Oznacza to, że pseudosprzedaż w UE i USA jest raczej wątpliwa, a do Afryki, Ameryki Łacińskiej i WNP jest możliwa tylko w określonych przypadkach. Straty – nie tylko dla firmy, ale i dla państwa. Moskwa traci kontrolę nad częścią infrastruktury zapewniającej eksport przez Bułgarię, Kazachstan i Irak. Maleją dochody z wymiany walut, spada „miękka siła” – w związku z zamykaniem stacji benzynowych i ograniczeniem obecności w Afryce i na Bliskim Wschodzie.

Europa dostaje szansę na wykupienie lub znacjonalizację rafinerii – Bułgaria przygotowuje już ustawę o kontroli państwa nad rafinerią w Burgas. Kazachstan może dokonać redystrybucji udziałów w projektach na rzecz Chevronu i KazMunayGasu. W 2024 roku ŁUKOIL poniósł już odpisy na kwotę 93,3 mld rubli, z czego ponad 50 miliardów wynika właśnie z utraty zagranicznych aktywów. RBC Ukraina szacuje utratę kapitalizacji rynkowej spółki po sankcjach na 83 miliardy rubli w dwa dni.

Międzynarodowi analitycy UBS i IEA uważają, że w przypadku sprzedaży wszystkich projektów poza Federacją Rosyjską spółka może potencjalnie stracić nawet 25% swoich mocy produkcyjnych. „To nie jest upadek, ale początek strukturalnej redukcji rosyjskiej obecności ropy na świecie” – mówi analityk UBS Giovanni Staunovo. Tym samym sankcje Trumpa zmuszają rosyjski biznes nie tylko do „dostosowania się”, ale i do odwrotu.

Rosja zaczyna znikać z globalnej mapy energetycznej nie dlatego, że kończy się ropa, ale dlatego, że nikt nie chce jej już kupować, co wiąże się z ryzykiem dla Kremla. Ponadto każde przedsiębiorstwo energetyczne za granicą jest jednym z elementów „superpotęgi energetycznej”.
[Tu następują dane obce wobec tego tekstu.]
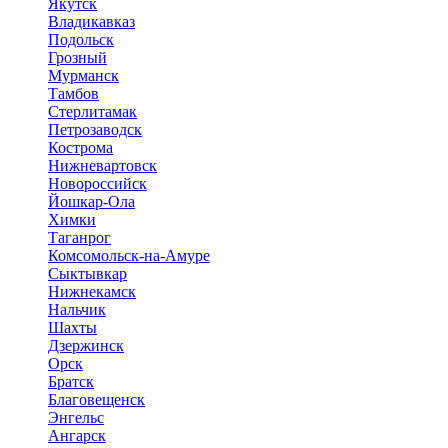
Якутск
Владикавказ
Подольск
Грозный
Мурманск
Тамбов
Стерлитамак
Петрозаводск
Кострома
Нижневартовск
Новороссийск
Йошкар-Ола
Химки
Таганрог
Комсомольск-на-Амуре
Сыктывкар
Нижнекамск
Нальчик
Шахты
Дзержинск
Орск
Братск
Благовещенск
Энгельс
Ангарск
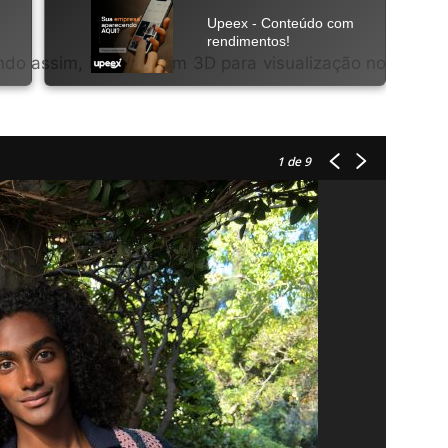
iando assim, imagens em 3D para visualização no
1
de 9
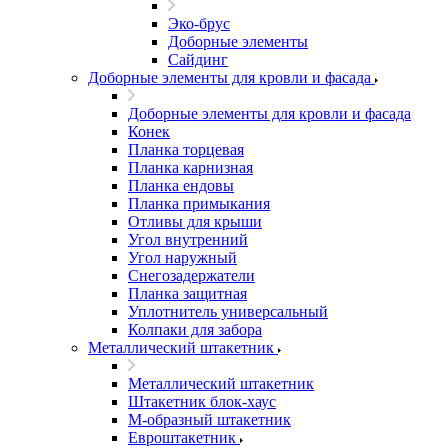
Эко-брус
Доборные элементы
Сайдинг
Доборные элементы для кровли и фасада
Доборные элементы для кровли и фасада
Конек
Планка торцевая
Планка карнизная
Планка ендовы
Планка примыкания
Отливы для крыши
Угол внутренний
Угол наружный
Снегозадержатели
Планка защитная
Уплотнитель универсальный
Колпаки для забора
Металлический штакетник
Металлический штакетник
Штакетник блок-хаус
М-образный штакетник
Евроштакетник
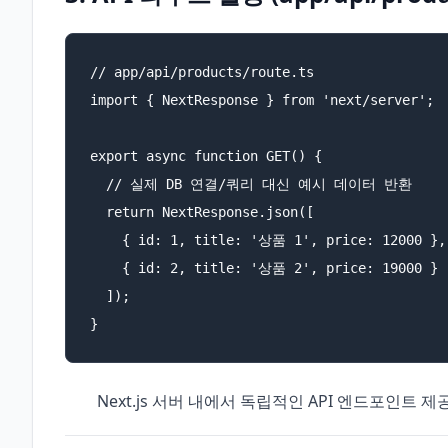
// app/api/products/route.ts

import { NextResponse } from 'next/server';

export async function GET() {

  // 실제 DB 연결/쿼리 대신 예시 데이터 반환

  return NextResponse.json([

    { id: 1, title: '상품 1', price: 12000 },

    { id: 2, title: '상품 2', price: 19000 }

  ]);

}
Next.js 서버 내에서 독립적인 API 엔드포인트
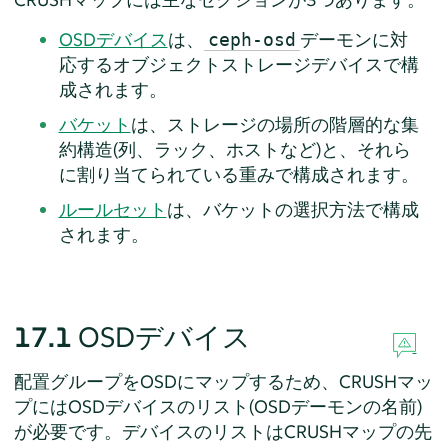
OSDデバイス
は、
デーモンに対
ceph-osd
応するオブジェクトストレージデバイスで構
成されます。
バケット
は、ストレージの場所の階層的な集
約構造(列、ラック、ホストなど)と、それら
に割り当てられている重みで構成されます。
ルールセット
は、バケットの選択方法で構成
されます。
17.1
OSDデバイス
配置グループをOSDにマップするため、CRUSHマッ
プにはOSDデバイスのリスト(OSDデーモンの名前)
が必要です。デバイスのリストはCRUSHマップの先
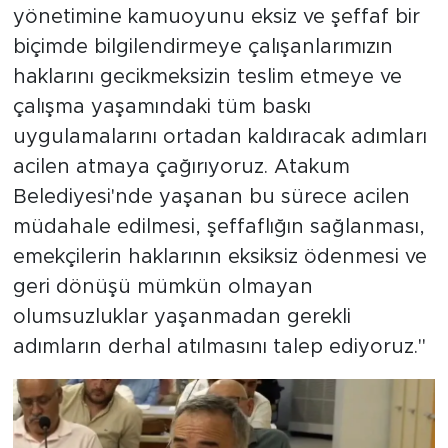
yönetimine kamuoyunu eksiz ve şeffaf bir
biçimde bilgilendirmeye çalışanlarımızın
haklarını gecikmeksizin teslim etmeye ve
çalışma yaşamındaki tüm baskı
uygulamalarını ortadan kaldıracak adımları
acilen atmaya çağırıyoruz. Atakum
Belediyesi'nde yaşanan bu sürece acilen
müdahale edilmesi, şeffaflığın sağlanması,
emekçilerin haklarının eksiksiz ödenmesi ve
geri dönüşü mümkün olmayan
olumsuzluklar yaşanmadan gerekli
adımların derhal atılmasını talep ediyoruz."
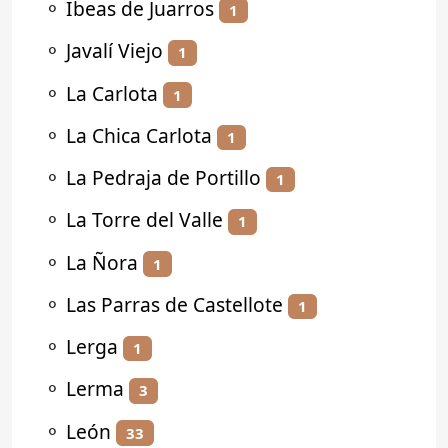
⚬
Ibeas de Juarros
1
⚬
Javalí Viejo
1
⚬
La Carlota
1
⚬
La Chica Carlota
1
⚬
La Pedraja de Portillo
1
⚬
La Torre del Valle
1
⚬
La Ñora
1
⚬
Las Parras de Castellote
1
⚬
Lerga
1
⚬
Lerma
3
⚬
León
33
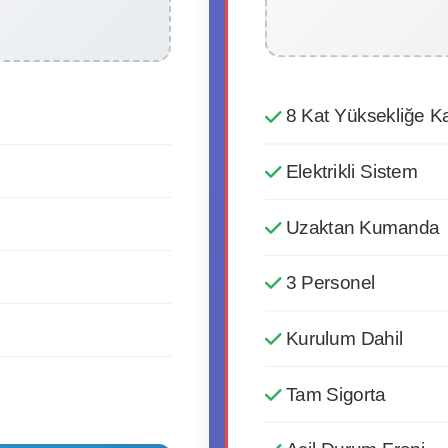
8 Kat Yüksekliğe K
Elektrikli Sistem
Uzaktan Kumanda
3 Personel
Kurulum Dahil
Tam Sigorta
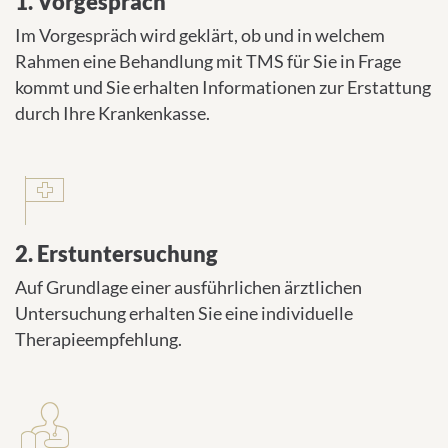
1. Vorgespräch
Im Vorgespräch wird geklärt, ob und in welchem
Rahmen eine Behandlung mit TMS für Sie in Frage
kommt und Sie erhalten Informationen zur Erstattung
durch Ihre Krankenkasse.
2. Erstuntersuchung
Auf Grundlage einer ausführlichen ärztlichen
Untersuchung erhalten Sie eine individuelle
Therapieempfehlung.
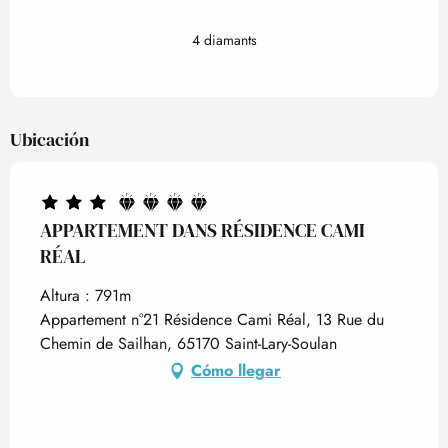
4 diamants
Ubicación
APPARTEMENT DANS RÉSIDENCE CAMI
RÉAL
Altura : 791m
Appartement n°21 Résidence Cami Réal, 13 Rue du
Chemin de Sailhan, 65170 Saint-Lary-Soulan
Cómo llegar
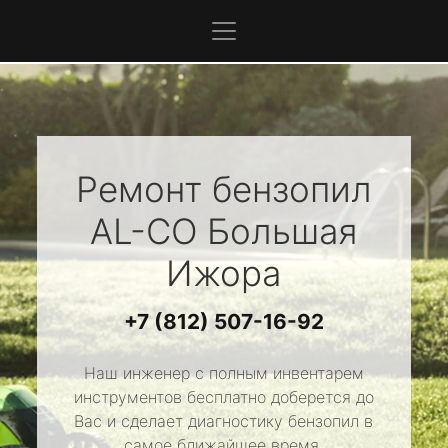
Ремонт бензопил
AL-CO
Большая
Ижора
+7 (812) 507-16-92
Наш инженер с полным инвентарем
инструментов бесплатно доберется до
Вас и сделает диагностику бензопил в
самое ближайшее время.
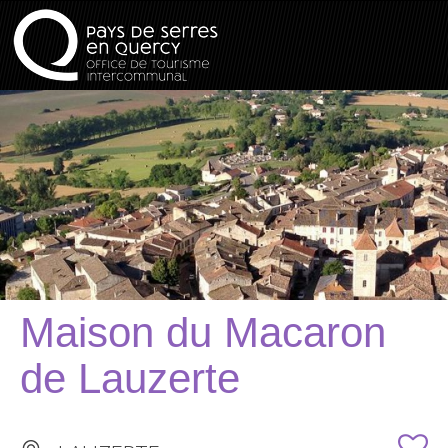
Maison du Macaron
de Lauzerte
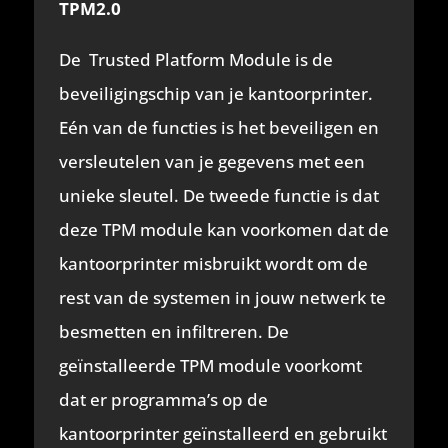
TPM2.0
De Trusted Platform Module is de
beveiligingschip van je kantoorprinter.
Eén van de functies is het beveiligen en
versleutelen van je gegevens met een
unieke sleutel. De tweede functie is dat
deze TPM module kan voorkomen dat de
kantoorprinter misbruikt wordt om de
rest van de systemen in jouw netwerk te
besmetten en infiltreren. De
geïnstalleerde TPM module voorkomt
dat er programma’s op de
kantoorprinter geïnstalleerd en gebruikt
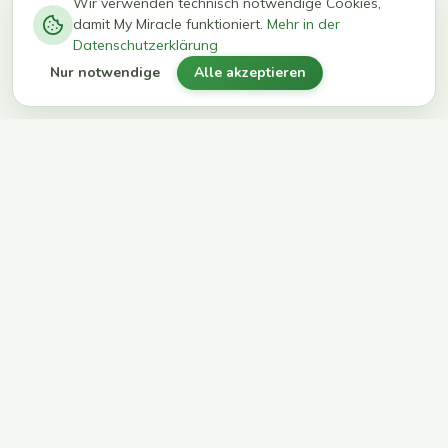
−
0
0
%
Wir verwenden technisch notwendige Cookies,
damit My Miracle funktioniert.
Mehr in der
kg in 12
erreichen
Datenschutzerklärung
Wochen
ihr Ziel
Nur notwendige
Alle akzeptieren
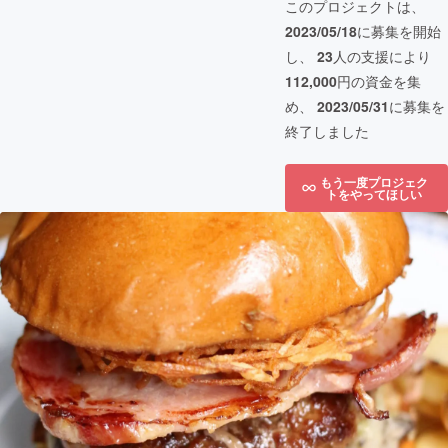
このプロジェクトは、
2023/05/18
に募集を開始
し、
23
人の支援により
112,000
円の資金を集
め、
2023/05/31
に募集を
終了しました
もう一度プロジェク
トをやってほしい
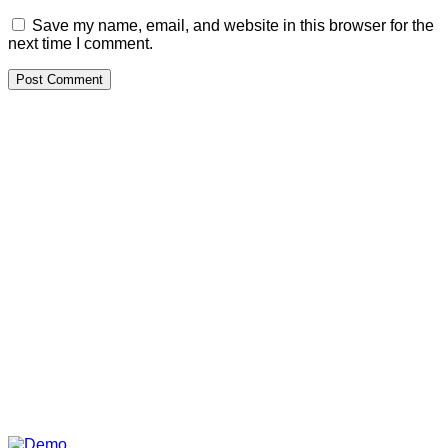
Save my name, email, and website in this browser for the
next time I comment.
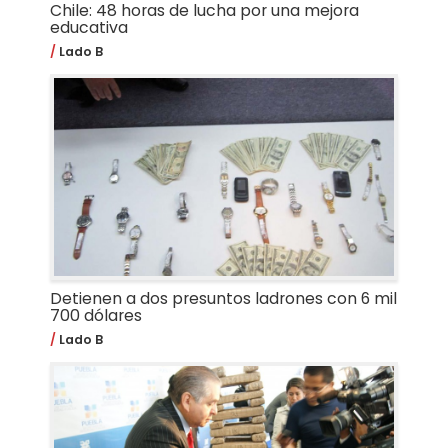
Chile: 48 horas de lucha por una mejora
educativa
Lado B
Detienen a dos presuntos ladrones con 6 mil
700 dólares
Lado B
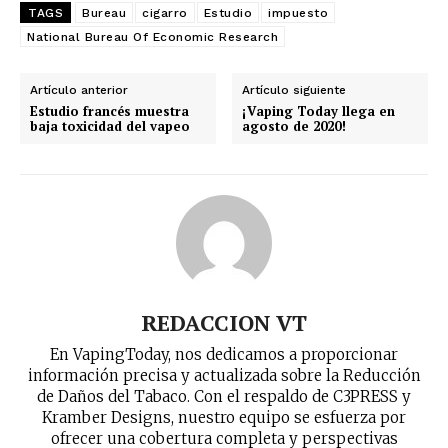
TAGS
Bureau
cigarro
Estudio
impuesto
National Bureau Of Economic Research
Artículo anterior
Artículo siguiente
Estudio francés muestra
¡Vaping Today llega en
baja toxicidad del vapeo
agosto de 2020!
REDACCION VT
En VapingToday, nos dedicamos a proporcionar
información precisa y actualizada sobre la Reducción
de Daños del Tabaco. Con el respaldo de C3PRESS y
Kramber Designs, nuestro equipo se esfuerza por
ofrecer una cobertura completa y perspectivas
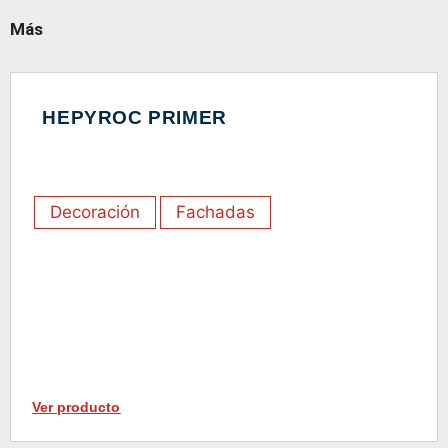
Más
HEPYROC PRIMER
Decoración
Fachadas
Ver producto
Przecież wokół tego aktywa tworzy się klientela lojalna wobec Rosji i jej interesów – pracownicy i członkowie rodzin, związki zawodowe, wykonawcy i organizacje usługowe, urzędnicy na szczeblu lokalnym i krajowym. Ponadto część dochodów przeznaczana jest na legalne i nielegalne wzmacnianie wpływów rosyjskich — od finansowania „Domostów Rosyjskich” po składki na fundusze wyborcze.